POJ 1451 - T9 - [字典树]

题目链接：http://bailian.openjudge.cn/practice/1451/

总时间限制: 1000ms　　内存限制: 65536kB

描述

Background

A while ago it was quite cumbersome to create a message for the Short Message Service (SMS) on a mobile phone. This was because you only have nine keys and the alphabet has more than nine letters, so most characters could only be entered by pressing one key several times. For example, if you wanted to type "hello" you had to press key 4 twice, key 3 twice, key 5 three times, again key 5 three times, and finally key 6 three times. This procedure is very tedious and keeps many people from using the Short Message Service.

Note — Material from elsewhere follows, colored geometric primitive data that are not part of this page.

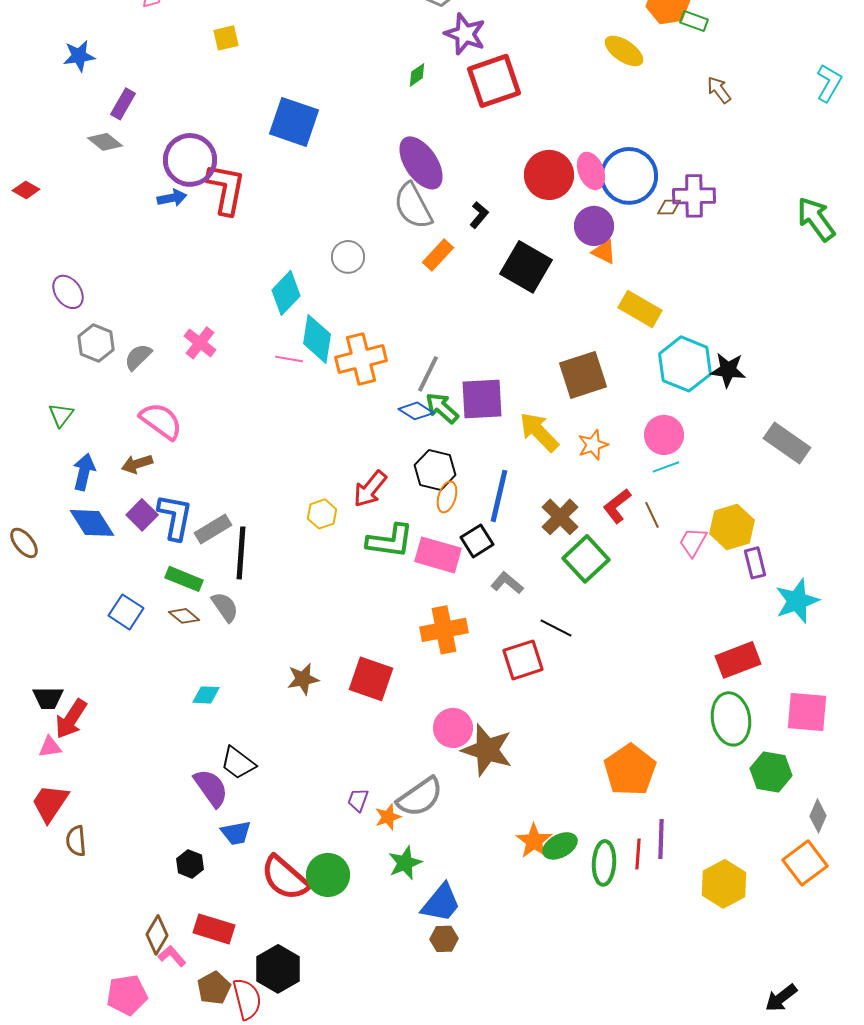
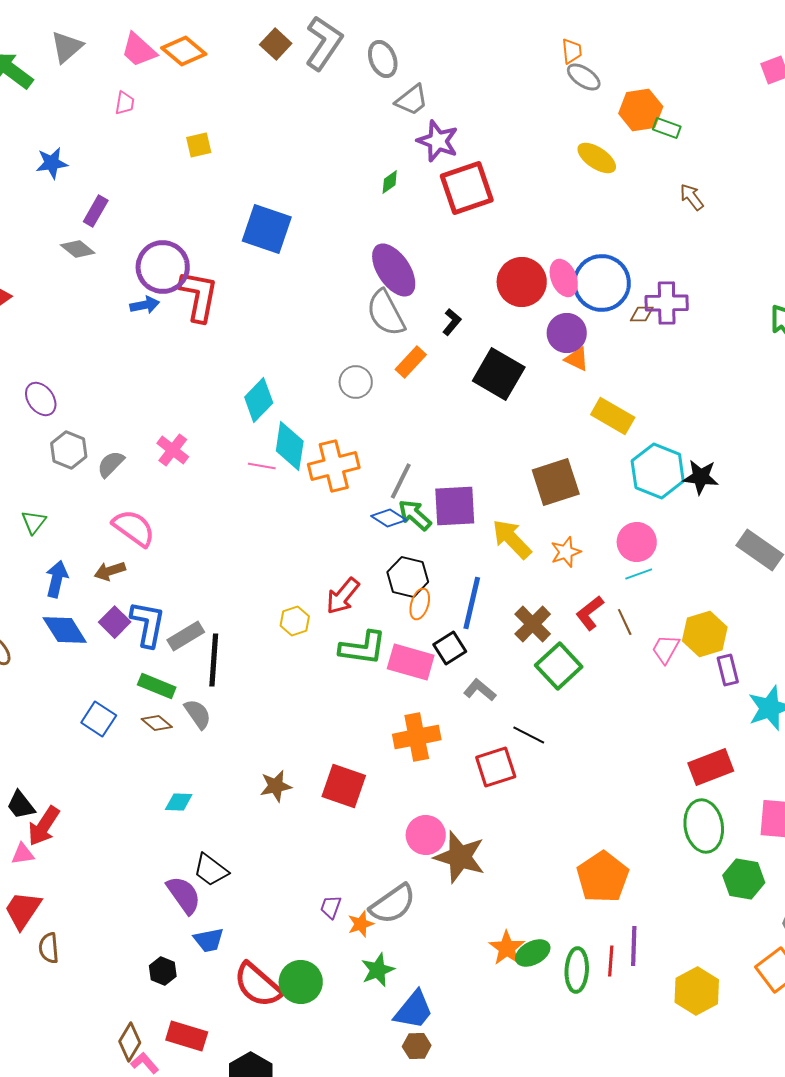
gray circle: (348, 257) -> (356, 382), moved
black trapezoid: (48, 698) -> (21, 805), turned 52

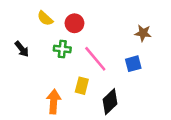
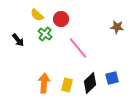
green cross: (62, 49) -> (45, 34), moved, turned 32
blue square: (133, 64) -> (112, 78), moved
yellow rectangle: (82, 86) -> (67, 85), moved

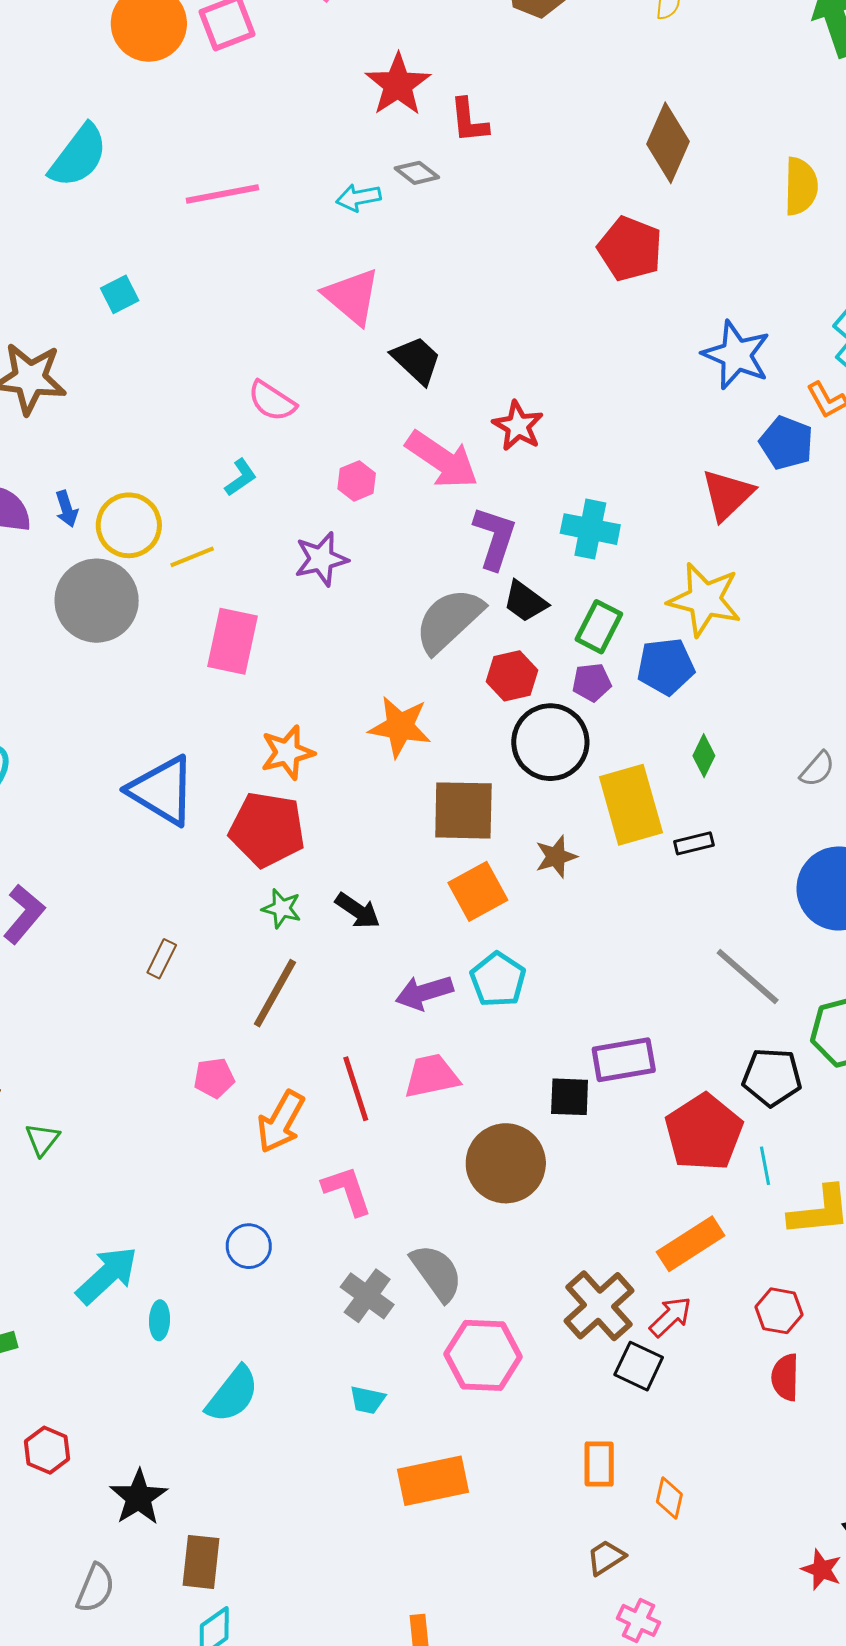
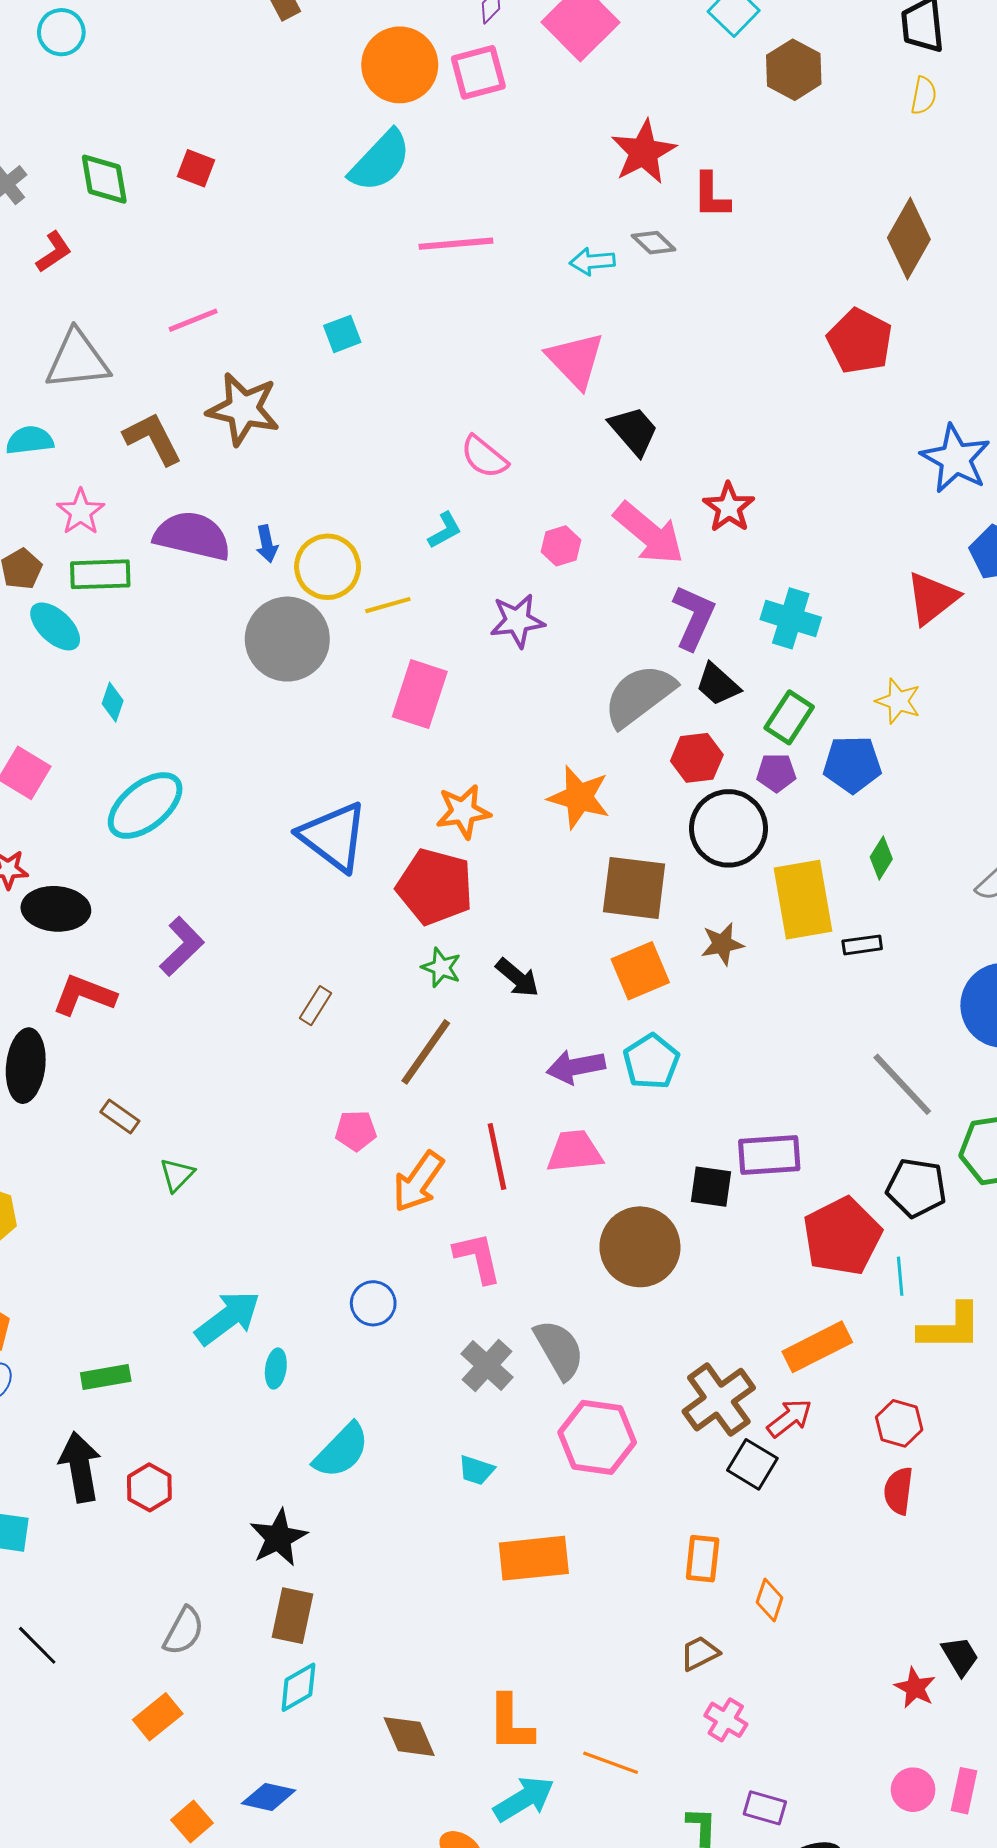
cyan semicircle: (78, 156) -> (380, 161), moved
yellow star: (705, 600) -> (898, 701), size x0.6
black star: (139, 1497) -> (278, 1538), moved

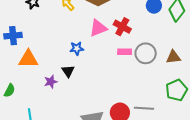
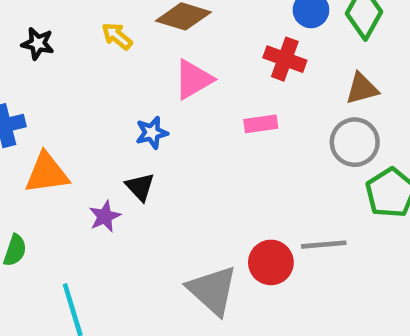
red cross: (122, 27) -> (285, 59), moved
gray circle: (146, 53) -> (355, 142), moved
brown triangle: (173, 57) -> (362, 89), moved

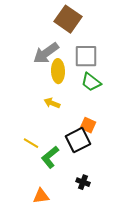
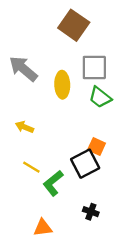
gray arrow: (46, 53) -> (23, 69), moved, turned 76
yellow arrow: (52, 103) -> (24, 127), moved

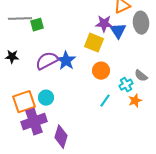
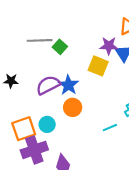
gray line: (20, 19) -> (40, 40), moved
green square: (37, 25) -> (60, 47), moved, turned -32
orange circle: (101, 71) -> (73, 107), moved
cyan line: (105, 101) -> (110, 128), turned 32

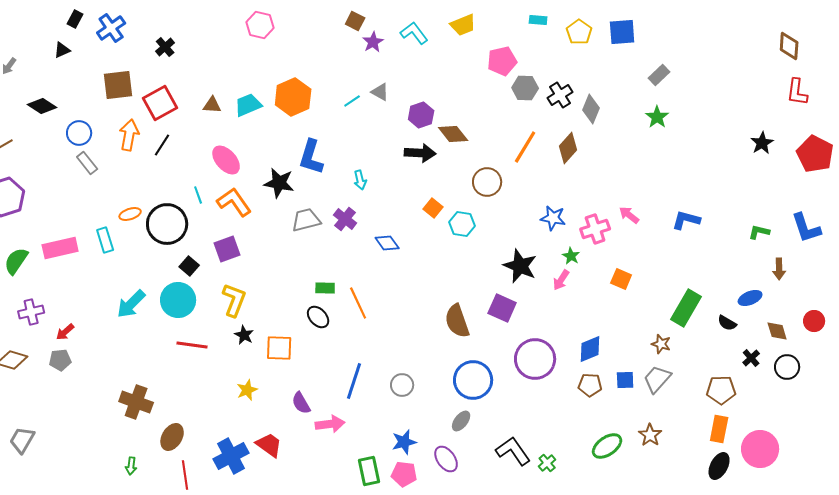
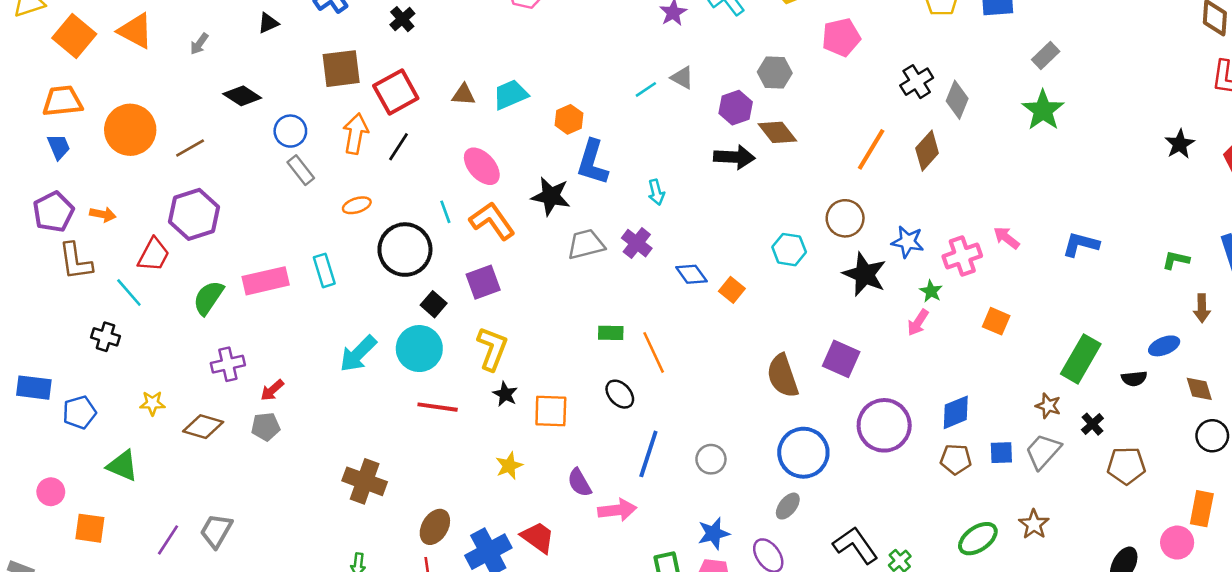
gray hexagon: (525, 88) -> (775, 72), moved
orange hexagon: (293, 97) -> (569, 119), moved, size x0.6
green star: (657, 117) -> (1043, 110), size x1.4
brown circle: (487, 182) -> (845, 218), moved
orange square: (433, 208) -> (732, 290), moved
orange ellipse: (130, 214) -> (357, 205), moved
black star: (520, 266) -> (865, 274), moved
black ellipse: (318, 317) -> (620, 394), moved
black semicircle: (727, 323) -> (1134, 378), turned -36
black cross: (751, 358) -> (1092, 424), moved
orange rectangle: (719, 429) -> (1202, 509), moved
brown ellipse: (172, 437) -> (435, 527), moved
pink circle: (760, 449) -> (1177, 543), size x0.7

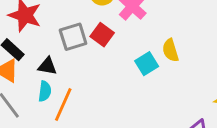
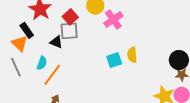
red square: (102, 35) -> (70, 17), moved
black triangle: (47, 66) -> (56, 42), moved

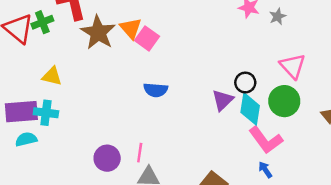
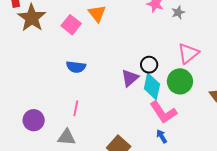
orange triangle: (131, 28) -> (97, 13), moved
pink triangle: (293, 66) -> (188, 53), turned 30
pink line: (140, 153) -> (76, 108), moved

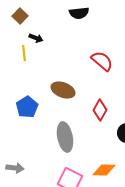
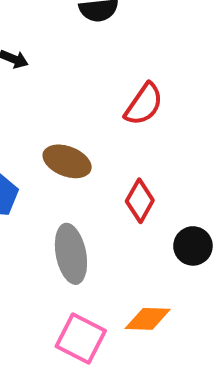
red semicircle: (102, 61) -> (144, 104), turned 85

This led manufacturers of mobile phones to try and find an easier way to enter text on a mobile phone. The solution they developed is called T9 text input. The "9" in the name means that you can enter almost arbitrary words with just nine keys and without pressing them more than once per character. The idea of the solution is that you simply start typing the keys without repetition, and the software uses a built-in dictionary to look for the "most probable" word matching the input. For example, to enter "hello" you simply press keys 4, 3, 5, 5, and 6 once. Of course, this could also be the input for the word "gdjjm", but since this is no sensible English word, it can safely be ignored. By ruling out all other "improbable" solutions and only taking proper English words into account, this method can speed up writing of short messages considerably. Of course, if the word is not in the dictionary (like a name) then it has to be typed in manually using key repetition again.

More precisely, with every character typed, the phone will show the most probable combination of characters it has found up to that point. Let us assume that the phone knows about the words "idea" and "hello", with "idea" occurring more often. Pressing the keys 4, 3, 5, 5, and 6, one after the other, the phone offers you "i", "id", then switches to "hel", "hell", and finally shows "hello".

Problem

Write an implementation of the T9 text input which offers the most probable character combination after every keystroke. The probability of a character combination is defined to be the sum of the probabilities of all words in the dictionary that begin with this character combination. For example, if the dictionary contains three words "hell", "hello", and "hellfire", the probability of the character combination "hell" is the sum of the probabilities of these words. If some combinations have the same probability, your program is to select the first one in alphabetic order. The user should also be able to type the beginning of words. For example, if the word "hello" is in the dictionary, the user can also enter the word "he" by pressing the keys 4 and 3 even if this word is not listed in the dictionary.

输入
The first line contains the number of scenarios.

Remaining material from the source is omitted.